In [7]:
import requests
from bs4 import BeautifulSoup
import os
import re
from urllib.parse import urljoin
import pandas as pd
import glob


In [8]:

def download_migration_flows():
   
    # Use current directory for downloads
    output_dir = "."

    # Census.gov URL
    url = "https://www.census.gov/data/tables/time-series/demo/geographic-mobility/state-to-state-migration.html"

    # Get the webpage content
    response = requests.get(url)
    if response.status_code != 200:
        print(f"Failed to access the webpage. Status code: {response.status_code}")
        return

    # Parse HTML
    soup = BeautifulSoup(response.text, 'html.parser')
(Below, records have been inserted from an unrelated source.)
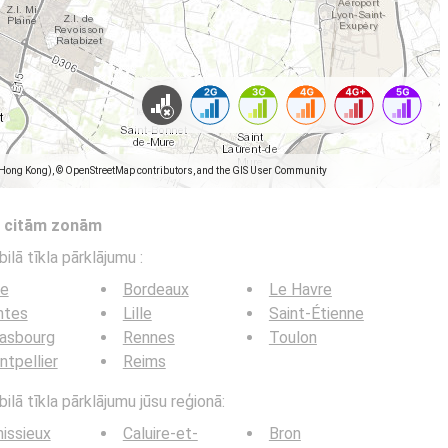
(Hong Kong), © OpenStreetMap contributors, and the GIS User Community
s citām zonām
bilā tīkla pārklājumu
:
ce
Bordeaux
Le Havre
ntes
Lille
Saint-Étienne
rasbourg
Rennes
Toulon
tpellier
Reims
ilā tīkla pārklājumu jūsu reģionā:
issieux
Caluire-et-
Bron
    # Find all links that match our pattern - updated to handle extra spaces
    pattern = r"State-to-State Migration Flows:\s*20(0[5-9]|1[0-9]|2[0-3])"
    
    # Keep track of downloaded files
    downloaded = 0
    skipped = 0

    # Find all links
    for link in soup.find_all('a'):
        text = link.get_text().strip()
        # Skip if the text contains a year range
        if '-' in text and re.search(r'20\d{2}\s*-\s*20\d{2}', text):
            continue
        if re.search(pattern, text):
            # Extract the year using regex - updated to handle extra spaces
            year_match = re.search(r'20(0[5-9]|1[0-9]|2[0-3])', text)
            year = year_match.group(0) if year_match else None
            
            if year:
                # Get the href attribute
                href = link.get('href')
                if href:
                    # Construct full URL
                    file_url = urljoin("https://www.census.gov", href)
                    
                    # Check both possible extensions
                    xlsx_path = os.path.join(output_dir, f"migration_flows_{year}.xlsx")
                    xls_path = os.path.join(output_dir, f"migration_flows_{year}.xls")
                    
                    # Skip if either file exists
                    if os.path.exists(xlsx_path) or os.path.exists(xls_path):
                        print(f"File for year {year} already exists, skipping...")
                        skipped += 1
                        continue
                    
                    try:
                        # Download the file with updated headers
                        headers = {
                            'User-Agent': 'Mozilla/5.0 (Windows NT 10.0; Win64; x64) AppleWebKit/537.36 (KHTML, like Gecko) Chrome/91.0.4472.124 Safari/537.36',
                            'Accept': 'application/vnd.openxmlformats-officedocument.spreadsheetml.sheet, application/vnd.ms-excel'
                        }
                        print(f"Downloading file for year {year}...")
                        file_response = requests.get(file_url, headers=headers, allow_redirects=True)
                        
                        # Print debug info
                        print(f"URL: {file_url}")
                        content_type = file_response.headers.get('Content-Type', 'No content type')
                        print(f"Content-Type: {content_type}")
                        
                        if file_response.status_code == 200:
                            # Determine file extension based on content type
                            if 'application/vnd.ms-excel' in content_type:
                                extension = '.xls'
                            else:
                                extension = '.xlsx'
                            
                            # Update filename with correct extension
                            filename = f"migration_flows_{year}{extension}"
                            filepath = os.path.join(output_dir, filename)
                            
                            # Save the file
                            with open(filepath, 'wb') as f:
                                f.write(file_response.content)
                            
                            # Verify the file is a valid Excel file
                            try:
                                if extension == '.xls':
                                    df = pd.read_excel(filepath, engine='xlrd')
                                else:
                                    df = pd.read_excel(filepath, engine='openpyxl')
                                downloaded += 1
                                print(f"Successfully downloaded and verified {filename}")
                            except Exception as excel_error:
                                print(f"Downloaded file is not a valid Excel file: {str(excel_error)}")
                                # Remove invalid file
                                os.remove(filepath)
                        else:
                            print(f"Failed to download file for year {year}. Status code: {file_response.status_code}")
                    
                    except Exception as e:
                        print(f"Error downloading file for year {year}: {str(e)}")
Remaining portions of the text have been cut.